Pensiamo che si calcola che le ondate di calore abbiano ucciso almeno 17 mila persone in India negli ultimi 50 anni e che negli ultimi anni si è spesso superata la temperatura di 50°C, incompatibile con la capacità del corpo umano di autoregolarsi. È anche per loro una questione di autorevolezza strategica e non di mere alleanze tattiche.

La società civile

Le organizzazioni della società civile, inclusi i giovani, dovrebbero pensare a come diventare un vero movimento globale, radicato allo stesso modo in tutti i Paesi. Del resto, la questione climatica, la perdita di biodiversità e le questioni  ambientali in generale non si possono più distinguere e disgiungere da quella dell’equità, con il grande nodo di come costruire per tutti un modello economico e sociale qualitativo e non solo quantitativo.

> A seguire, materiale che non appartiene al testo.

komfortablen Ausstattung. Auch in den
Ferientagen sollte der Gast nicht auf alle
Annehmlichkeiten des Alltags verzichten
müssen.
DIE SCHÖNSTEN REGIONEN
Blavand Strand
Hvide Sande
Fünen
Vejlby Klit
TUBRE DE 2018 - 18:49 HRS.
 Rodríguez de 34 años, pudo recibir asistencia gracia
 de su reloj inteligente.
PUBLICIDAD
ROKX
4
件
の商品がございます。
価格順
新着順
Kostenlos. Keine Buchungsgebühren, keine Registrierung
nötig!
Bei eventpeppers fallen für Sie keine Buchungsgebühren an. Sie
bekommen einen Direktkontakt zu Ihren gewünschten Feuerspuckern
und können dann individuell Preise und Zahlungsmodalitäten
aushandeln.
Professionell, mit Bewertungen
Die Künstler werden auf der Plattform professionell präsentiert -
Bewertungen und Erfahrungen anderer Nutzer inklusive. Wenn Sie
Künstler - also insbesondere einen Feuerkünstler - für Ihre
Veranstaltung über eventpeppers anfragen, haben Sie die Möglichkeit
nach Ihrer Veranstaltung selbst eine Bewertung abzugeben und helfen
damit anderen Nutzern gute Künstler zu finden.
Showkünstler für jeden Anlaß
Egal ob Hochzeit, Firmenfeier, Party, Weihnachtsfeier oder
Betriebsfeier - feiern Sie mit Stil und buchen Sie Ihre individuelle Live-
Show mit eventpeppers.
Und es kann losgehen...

Tutti dobbiamo tradurre gli impegni di Glasgow in impegni nazionali, locali e persino di singola azienda o comunità. In altre parole, dobbiamo fare in modo che i nostri impegni vengano mantenuti e aumentati, per l’Europa e l’Italia il meno 55 per cento entro il 2030 deve diventare un punto di partenza e non di arrivo. E bisogna farlo in tutti i settori.

Questi sono solo quattro punti di partenza, ma nei prossimi giorni e nelle prossime settimane la nostra agenda si dovrà allungare e riempire di impegni. Perché se vogliamo che l’azione per il clima sia seria e incisiva, ognuno di noi dovrà chiedersi cosa può fare lei o lui per aiutare il clima, e non cosa possono fare gli altri.